To be fair, Steam had a lot of problems back in 2004, many of which have since been fixed :-

Well, okay, you still have to have Steam installed, but I’m less bothered about that now because it’s not as buggy. I still feel bad for the people who buy retail games and have to install Steam to play them (eg FEAR 2)
The high-polygon count models for GoldSrc Half-Life have been implemented. Yay.
Dodgy behaviour. Well, apparently you can play on servers which don’t enforce VAC if you choose so if you’re planning on cheating then it won’t ban your account as long as you stay away from the VAC servers.
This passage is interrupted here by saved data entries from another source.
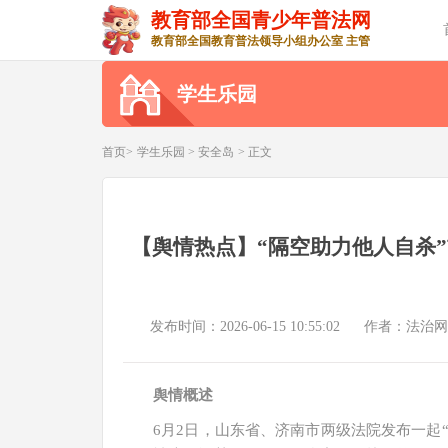
教育部全国青少年普法网
教育部全国教育普法领导小组办公室 主管
学生乐园
首页>
学生乐园
>
安全岛
> 正文
【舆情热点】“隔空助力他人自杀
发布时间：2026-06-15 10:55:02
作者：法治网
舆情概述
6月2日，山东省、济南市两级法院发布一起“隔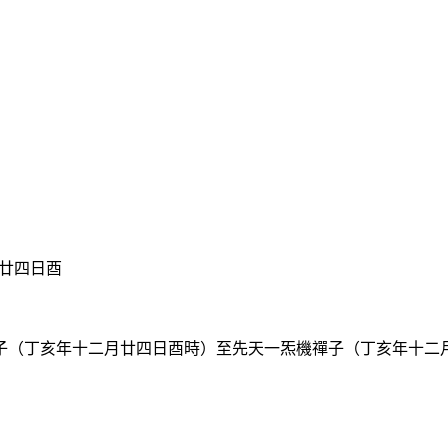
廿四日酉
（丁亥年十二月廿四日酉時）至先天一炁機禪子（丁亥年十二月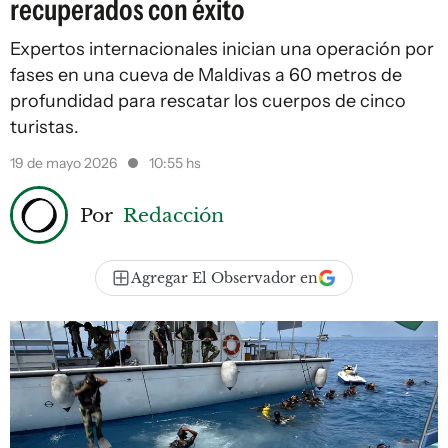
recuperados con éxito
Expertos internacionales inician una operación por
fases en una cueva de Maldivas a 60 metros de
profundidad para rescatar los cuerpos de cinco
turistas.
19 de mayo 2026
10:55 hs
Por
Redacción
Agregar El Observador en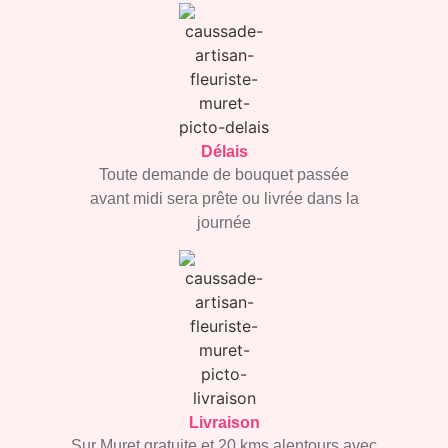
Délais
Toute demande de bouquet
passée
avant midi sera prête
ou livrée dans la
journée
Livraison
Sur Muret gratuite et 20 kms
alentours avec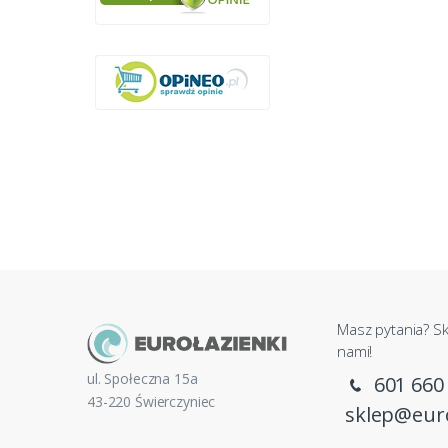
Masz pytania? Sk
nami!
ul. Społeczna 15a
601 660
43-220 Świerczyniec
sklep@euro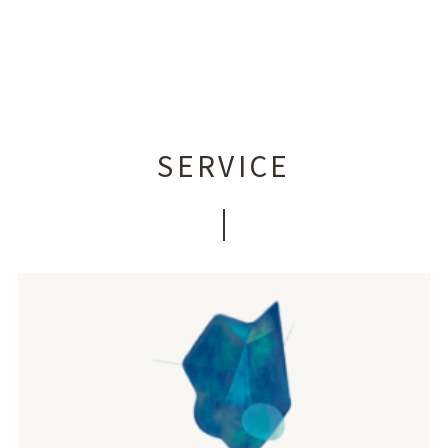
SERVICE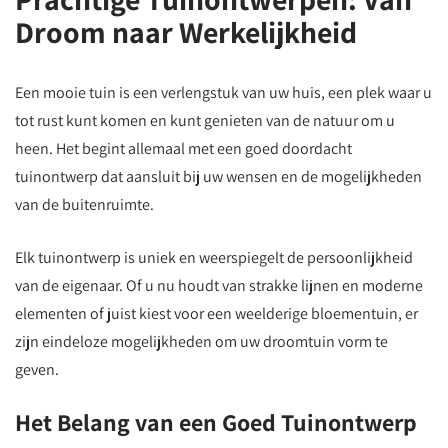
Droom naar Werkelijkheid
Een mooie tuin is een verlengstuk van uw huis, een plek waar u
tot rust kunt komen en kunt genieten van de natuur om u
heen. Het begint allemaal met een goed doordacht
tuinontwerp dat aansluit bij uw wensen en de mogelijkheden
van de buitenruimte.
Elk tuinontwerp is uniek en weerspiegelt de persoonlijkheid
van de eigenaar. Of u nu houdt van strakke lijnen en moderne
elementen of juist kiest voor een weelderige bloementuin, er
zijn eindeloze mogelijkheden om uw droomtuin vorm te
geven.
Het Belang van een Goed Tuinontwerp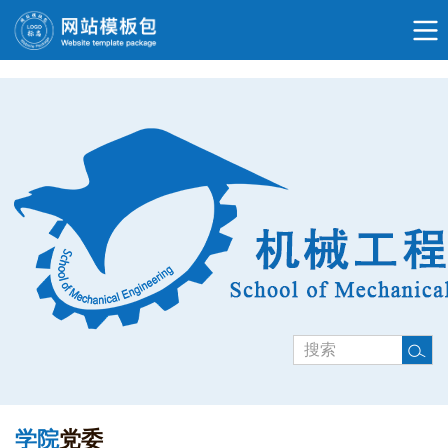
学院
党委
Since I don’t play multiplayer, this is kind of a moot point anyway…
They no longer use IE in the client
You can now sort of play a Steam game whilst another one is downloading, although it does pause it to free up bandwidth for the active game..
You can move the Steam directory, although you still can’t split it across multiple hard drives. Apparently junction points will work fine, but that’s getting a little messy. I don’t really have room to complain about 4Gb games now I’ve got FEAR 2 which is 13847Mb…
You CAN transfer cached files between users – they’ll just be verified online before you can use them
Even though you can tie your CD keys in to your account, if you were to lose your Steam account under mysterious circumstances, there’s nothing stopping you installing the original non-Steam version of the game with the same CD-key, is there?
The encryption is typically only for games until the release date, whereupon they get decrypted. And only Source games seem to do this anyway – nearly every other game I’ve come across just sticks the unencrypted files in the ‘common’ directory

So yeah. I no longer have a beef with Steam. Games for Windows Live however…

Erm.. I shall expect a reply in 2016 I guess.